> _What the task asks_
Only the lines below, from the one with "Reisemobilpark" through the one with "Fehnlandschaft sorgen.", are to be written out, exactly.

Saved data entries:
=== Begin Enclosure ===
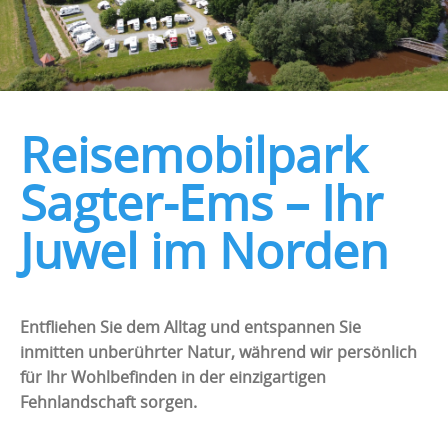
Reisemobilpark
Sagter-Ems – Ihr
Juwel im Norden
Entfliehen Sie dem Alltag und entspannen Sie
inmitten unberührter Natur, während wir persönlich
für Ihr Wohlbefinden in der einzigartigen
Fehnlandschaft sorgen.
=== End Enclosure ===
=== Begin Enclosure ===
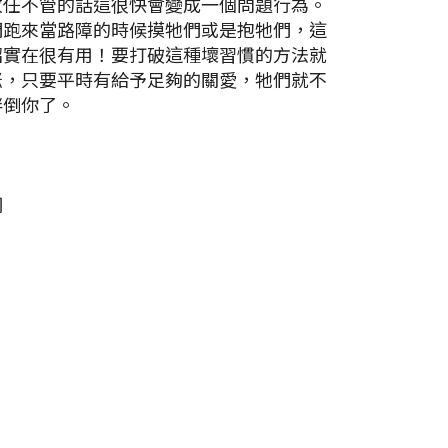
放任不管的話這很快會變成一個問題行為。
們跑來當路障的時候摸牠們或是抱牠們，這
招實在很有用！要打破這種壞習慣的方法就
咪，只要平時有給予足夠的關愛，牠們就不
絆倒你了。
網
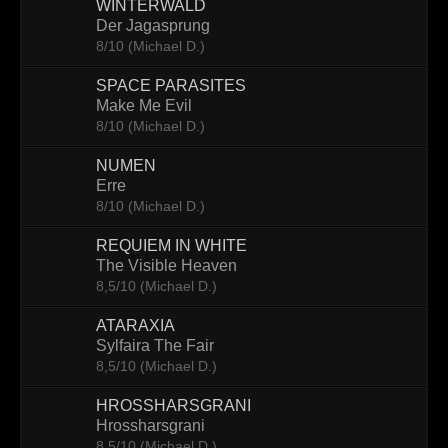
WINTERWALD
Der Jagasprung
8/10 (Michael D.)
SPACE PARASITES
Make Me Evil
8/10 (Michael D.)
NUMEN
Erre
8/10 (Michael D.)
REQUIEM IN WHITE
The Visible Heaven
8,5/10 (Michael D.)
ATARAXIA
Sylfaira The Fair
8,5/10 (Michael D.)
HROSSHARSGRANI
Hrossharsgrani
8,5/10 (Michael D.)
=== End Enclosure ===
> _Output for this task_
Reisemobilpark
Sagter-Ems – Ihr
Juwel im Norden
Entfliehen Sie dem Alltag und entspannen Sie
inmitten unberührter Natur, während wir persönlich
für Ihr Wohlbefinden in der einzigartigen
Fehnlandschaft sorgen.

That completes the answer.